Silvester Matutina bukan petarung dalam diam. Ia bukan pula macan tidur yang menunggu waktu untuk menggigit. Ia adalah jenis manusia yang begitu lidahnya basah oleh opini, maka yang keluar bukan embun, melainkan api. Dan dalam perkara ini, ia melempar api ke tempat paling sensitif: barisan para purnawirawan pasukan khusus.
Ia bukan tentara. Jangankan menembak, memegang senjata api barangkali lebih sering dalam game daring. Tetapi nyalinya kadang melebihi komandan tempur. Dengan satu kalimat pendek, ia menantang sejarah, struktur, dan institusi yang selama ini disakralkan dengan hormat dan upacara. Ia bicara soal Soenarko—mantan Danjen Kopassus—dengan gaya yang tak bisa disebut diplomatis, bahkan cenderung ad hominem, yaitu menyerang pribadi, bukan pikiran.
Dalam republik ini, menyerang ide dengan ide masih dimaafkan. Tapi menyerang pribadi? Wah, itu seperti menabur garam di atas bara. Maka, tak perlu heran bila beberapa purnawirawan Kopassus—yang kini lebih banyak bertanam anggrek atau main golf—mendadak mengencangkan ikat pinggang dan menggeram: “Kami akan cari dia sampai ke lubang semut!”
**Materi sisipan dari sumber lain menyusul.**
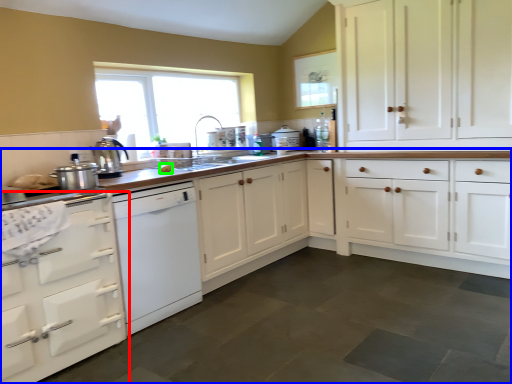 Question: Which object is the farthest from cabinetry (highlighted by a red box)? Choose among these: countertop (highlighted by a blue box) or food (highlighted by a green box).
Tentu saja ini bukan film Mission: Impossible. Tapi ancaman itu bukan basa-basi. Sebab yang terluka bukan sekadar perasaan, tapi kehormatan korps. Ini perkara martabat yang dalam dunia tentara, lebih sakral dari pangkat dan seragam. Dan Silvester, dengan segala keberaniannya, atau mungkin keluguannya yang disengaja, telah menyinggung itu.
Apakah Silvester takut? Kita tidak tahu. Tapi dalam beberapa wawancara, dia tampak tenang. Mungkin karena ia percaya bahwa demokrasi menjamin kebebasan berpendapat—sekalipun pendapatnya menyerempet bahaya. Atau, bisa jadi karena ia terlalu sibuk menikmati status barunya sebagai komisaris di perusahaan BUMN.
Maka kita teringat pada sebuah gaya lama yang dipopulerkan para pendebat klasik: jika tak bisa membantah argumen seseorang, seranglah kepribadiannya. Ad hominem, begitu kata buku logika. Silvester menggunakan itu, entah karena lupa membaca buku, atau karena sadar bahwa dalam zaman sekarang, yang viral bukanlah substansi, melainkan sensasi.
Dan di sinilah republik ini kadang jadi panggung sandiwara. Seorang sipil menyerang kehormatan militer, lalu tentara yang sudah pensiun mau cari dia ke “lubang semut”. Silvester menjadi tokoh tragikomedi. Ia lucu, tapi juga berbahaya. Ia seperti badut yang membawa bom. Tak jelas apakah ia sadar sedang main api, atau sedang membakar dirinya sendiri.
Tapi seperti yang sering saya tulis Kadang yang bikin gaduh bukan peluru, melainkan lidah yang terlalu panjang. Maka biarlah drama ini berjalan. Publik menonton, media menyorot, dan para jenderal tua mungkin sudah mengatur strategi, sambil tetap menyiram bunga anggreknya.
Karena di republik ini, kadang satu kata bisa menggetarkan lebih keras dari satu batalyon.